David M. Garber for appellants.
Joseph W. Jerry and Bruce B. Roswig for respondents.
MEMORANDUM.
The order of the Appellate Division should be affirmed, with costs.
Zones which qualify for special exception permits represent a threshold legislative acceptance that the specified use accords with the general municipal zoning plan (Matter of Lee Realty Co. v Village of Spring Val., 61 N.Y.2d 892, 893; Matter of Pleasant Val. Home Constr. v Van Wagner, 41 N.Y.2d 1028, 1029). Unlike the unnecessary hardship standard governing variances, a special exception permit is available upon a showing of compliance with legislatively imposed conditions pertaining to the intended use (Matter of North Shore Steak House v Board of Appeals, 30 N.Y.2d 238, 243-244).
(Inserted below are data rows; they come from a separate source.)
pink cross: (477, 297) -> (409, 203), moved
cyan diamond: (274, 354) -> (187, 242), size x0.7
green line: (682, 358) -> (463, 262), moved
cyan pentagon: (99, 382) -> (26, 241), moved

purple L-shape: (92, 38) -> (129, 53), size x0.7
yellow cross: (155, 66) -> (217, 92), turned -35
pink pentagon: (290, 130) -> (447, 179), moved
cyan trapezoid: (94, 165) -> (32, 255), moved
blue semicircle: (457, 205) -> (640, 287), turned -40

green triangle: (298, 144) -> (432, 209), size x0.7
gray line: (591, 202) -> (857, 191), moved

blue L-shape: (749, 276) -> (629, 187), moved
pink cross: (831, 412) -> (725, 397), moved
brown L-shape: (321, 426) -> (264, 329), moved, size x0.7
Failure to meet any one of the conditions set forth in the ordinance is, however, a sufficient basis upon which the zoning authority may deny the permit application (Matter of Tandem Holding Corp. v Board of Zoning Appeals, 43 N.Y.2d 801, 802).
The uses permitted in the Town of DeWitt's Special Business Transitional District include "[r]etail stores, professional offices, business offices, personal service establishments, mortuaries and undertaking establishments, provided that no business is conducted out-of-doors" (DeWitt Town Code § 53-26 [A] [4]; § 53-23 [D] [1]). The Board found, with substantial evidence in the record, that petitioners' otherwise qualifying uses nevertheless failed to comply with at least two legislated preconditions, i.e., the impact of unspecified intended uses of a planned 20,000 square foot structure as being reasonably compatible in all respects with the neighborhood and the adverse affects of aggravated traffic conditions. The courts may not, therefore, disturb the Board's denial of the special permit in this case.
Chief Judge WACHTLER and Judges SIMONS, KAYE, ALEXANDER, TITONE, HANCOCK, JR., and BELLACOSA concur.
Order affirmed, with costs, in a memorandum.